» Task:
For every line in the material, set down an identical one.

» Listed entries:

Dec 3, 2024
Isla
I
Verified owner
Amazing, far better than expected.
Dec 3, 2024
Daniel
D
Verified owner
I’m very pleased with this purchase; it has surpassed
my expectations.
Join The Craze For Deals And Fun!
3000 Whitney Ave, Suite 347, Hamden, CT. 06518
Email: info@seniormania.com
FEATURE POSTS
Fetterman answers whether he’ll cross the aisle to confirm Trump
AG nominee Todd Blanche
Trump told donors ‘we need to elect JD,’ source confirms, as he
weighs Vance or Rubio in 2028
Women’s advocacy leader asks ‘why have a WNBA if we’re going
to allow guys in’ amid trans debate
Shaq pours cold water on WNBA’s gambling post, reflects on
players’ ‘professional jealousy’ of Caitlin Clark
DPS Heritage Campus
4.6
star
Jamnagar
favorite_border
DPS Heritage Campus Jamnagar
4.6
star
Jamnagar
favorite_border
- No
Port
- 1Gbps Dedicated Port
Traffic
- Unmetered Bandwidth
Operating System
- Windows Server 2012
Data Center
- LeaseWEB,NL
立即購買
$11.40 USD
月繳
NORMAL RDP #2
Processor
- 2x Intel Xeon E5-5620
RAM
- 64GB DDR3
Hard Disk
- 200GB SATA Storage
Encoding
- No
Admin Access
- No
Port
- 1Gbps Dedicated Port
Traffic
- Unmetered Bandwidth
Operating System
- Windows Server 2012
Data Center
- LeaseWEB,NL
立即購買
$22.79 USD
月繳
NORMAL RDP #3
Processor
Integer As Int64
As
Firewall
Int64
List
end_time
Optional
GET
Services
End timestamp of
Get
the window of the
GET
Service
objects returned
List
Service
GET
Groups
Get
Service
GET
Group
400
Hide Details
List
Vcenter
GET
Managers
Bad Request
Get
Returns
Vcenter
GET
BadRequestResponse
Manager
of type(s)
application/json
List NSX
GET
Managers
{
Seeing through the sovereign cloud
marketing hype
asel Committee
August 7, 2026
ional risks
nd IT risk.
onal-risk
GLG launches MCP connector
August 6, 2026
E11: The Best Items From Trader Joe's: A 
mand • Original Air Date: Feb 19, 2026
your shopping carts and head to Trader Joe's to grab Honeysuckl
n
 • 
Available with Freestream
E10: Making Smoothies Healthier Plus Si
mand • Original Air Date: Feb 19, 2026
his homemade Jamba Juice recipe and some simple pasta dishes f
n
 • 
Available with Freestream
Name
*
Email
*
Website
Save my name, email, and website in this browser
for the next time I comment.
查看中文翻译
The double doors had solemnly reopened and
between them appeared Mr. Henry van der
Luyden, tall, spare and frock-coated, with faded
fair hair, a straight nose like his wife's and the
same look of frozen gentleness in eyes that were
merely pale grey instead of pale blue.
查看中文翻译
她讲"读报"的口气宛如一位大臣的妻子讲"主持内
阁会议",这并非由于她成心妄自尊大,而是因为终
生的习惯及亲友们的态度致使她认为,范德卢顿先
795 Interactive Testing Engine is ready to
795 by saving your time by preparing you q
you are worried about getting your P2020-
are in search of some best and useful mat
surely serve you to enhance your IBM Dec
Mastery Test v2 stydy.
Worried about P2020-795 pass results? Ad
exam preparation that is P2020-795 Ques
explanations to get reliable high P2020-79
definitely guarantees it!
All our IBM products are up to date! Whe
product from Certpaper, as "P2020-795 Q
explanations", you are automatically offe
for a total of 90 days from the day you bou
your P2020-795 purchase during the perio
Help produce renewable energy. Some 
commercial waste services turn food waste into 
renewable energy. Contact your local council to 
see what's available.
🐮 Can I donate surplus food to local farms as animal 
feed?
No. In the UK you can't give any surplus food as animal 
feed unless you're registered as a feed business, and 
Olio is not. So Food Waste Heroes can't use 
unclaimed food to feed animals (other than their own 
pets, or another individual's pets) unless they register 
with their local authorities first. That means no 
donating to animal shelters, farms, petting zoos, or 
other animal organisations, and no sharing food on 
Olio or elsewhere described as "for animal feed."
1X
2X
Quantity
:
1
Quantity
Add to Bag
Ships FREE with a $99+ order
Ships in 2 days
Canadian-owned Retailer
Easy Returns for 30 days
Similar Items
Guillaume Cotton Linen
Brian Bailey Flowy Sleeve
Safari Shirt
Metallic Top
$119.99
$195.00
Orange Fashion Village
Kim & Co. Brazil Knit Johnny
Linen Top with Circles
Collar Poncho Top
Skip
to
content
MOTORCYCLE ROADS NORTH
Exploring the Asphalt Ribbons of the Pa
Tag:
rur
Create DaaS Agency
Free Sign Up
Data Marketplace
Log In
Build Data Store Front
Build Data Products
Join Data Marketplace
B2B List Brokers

» Response to the task:
Dec 3, 2024
Isla
I
Verified owner
Amazing, far better than expected.
Dec 3, 2024
Daniel
D
Verified owner
I’m very pleased with this purchase; it has surpassed
my expectations.
Join The Craze For Deals And Fun!
3000 Whitney Ave, Suite 347, Hamden, CT. 06518
Email: info@seniormania.com
FEATURE POSTS
Fetterman answers whether he’ll cross the aisle to confirm Trump
AG nominee Todd Blanche
Trump told donors ‘we need to elect JD,’ source confirms, as he
weighs Vance or Rubio in 2028
Women’s advocacy leader asks ‘why have a WNBA if we’re going
to allow guys in’ amid trans debate
Shaq pours cold water on WNBA’s gambling post, reflects on
players’ ‘professional jealousy’ of Caitlin Clark
DPS Heritage Campus
4.6
star
Jamnagar
favorite_border
DPS Heritage Campus Jamnagar
4.6
star
Jamnagar
favorite_border
- No
Port
- 1Gbps Dedicated Port
Traffic
- Unmetered Bandwidth
Operating System
- Windows Server 2012
Data Center
- LeaseWEB,NL
立即購買
$11.40 USD
月繳
NORMAL RDP #2
Processor
- 2x Intel Xeon E5-5620
RAM
- 64GB DDR3
Hard Disk
- 200GB SATA Storage
Encoding
- No
Admin Access
- No
Port
- 1Gbps Dedicated Port
Traffic
- Unmetered Bandwidth
Operating System
- Windows Server 2012
Data Center
- LeaseWEB,NL
立即購買
$22.79 USD
月繳
NORMAL RDP #3
Processor
Integer As Int64
As
Firewall
Int64
List
end_time
Optional
GET
Services
End timestamp of
Get
the window of the
GET
Service
objects returned
List
Service
GET
Groups
Get
Service
GET
Group
400
Hide Details
List
Vcenter
GET
Managers
Bad Request
Get
Returns
Vcenter
GET
BadRequestResponse
Manager
of type(s)
application/json
List NSX
GET
Managers
{
Seeing through the sovereign cloud
marketing hype
asel Committee
August 7, 2026
ional risks
nd IT risk.
onal-risk
GLG launches MCP connector
August 6, 2026
E11: The Best Items From Trader Joe's: A 
mand • Original Air Date: Feb 19, 2026
your shopping carts and head to Trader Joe's to grab Honeysuckl
n
 • 
Available with Freestream
E10: Making Smoothies Healthier Plus Si
mand • Original Air Date: Feb 19, 2026
his homemade Jamba Juice recipe and some simple pasta dishes f
n
 • 
Available with Freestream
Name
*
Email
*
Website
Save my name, email, and website in this browser
for the next time I comment.
查看中文翻译
The double doors had solemnly reopened and
between them appeared Mr. Henry van der
Luyden, tall, spare and frock-coated, with faded
fair hair, a straight nose like his wife's and the
same look of frozen gentleness in eyes that were
merely pale grey instead of pale blue.
查看中文翻译
她讲"读报"的口气宛如一位大臣的妻子讲"主持内
阁会议",这并非由于她成心妄自尊大,而是因为终
生的习惯及亲友们的态度致使她认为,范德卢顿先
795 Interactive Testing Engine is ready to
795 by saving your time by preparing you q
you are worried about getting your P2020-
are in search of some best and useful mat
surely serve you to enhance your IBM Dec
Mastery Test v2 stydy.
Worried about P2020-795 pass results? Ad
exam preparation that is P2020-795 Ques
explanations to get reliable high P2020-79
definitely guarantees it!
All our IBM products are up to date! Whe
product from Certpaper, as "P2020-795 Q
explanations", you are automatically offe
for a total of 90 days from the day you bou
your P2020-795 purchase during the perio
Help produce renewable energy. Some 
commercial waste services turn food waste into 
renewable energy. Contact your local council to 
see what's available.
🐮 Can I donate surplus food to local farms as animal 
feed?
No. In the UK you can't give any surplus food as animal 
feed unless you're registered as a feed business, and 
Olio is not. So Food Waste Heroes can't use 
unclaimed food to feed animals (other than their own 
pets, or another individual's pets) unless they register 
with their local authorities first. That means no 
donating to animal shelters, farms, petting zoos, or 
other animal organisations, and no sharing food on 
Olio or elsewhere described as "for animal feed."
1X
2X
Quantity
:
1
Quantity
Add to Bag
Ships FREE with a $99+ order
Ships in 2 days
Canadian-owned Retailer
Easy Returns for 30 days
Similar Items
Guillaume Cotton Linen
Brian Bailey Flowy Sleeve
Safari Shirt
Metallic Top
$119.99
$195.00
Orange Fashion Village
Kim & Co. Brazil Knit Johnny
Linen Top with Circles
Collar Poncho Top
Skip
to
content
MOTORCYCLE ROADS NORTH
Exploring the Asphalt Ribbons of the Pa
Tag:
rur
Create DaaS Agency
Free Sign Up
Data Marketplace
Log In
Build Data Store Front
Build Data Products
Join Data Marketplace
B2B List Brokers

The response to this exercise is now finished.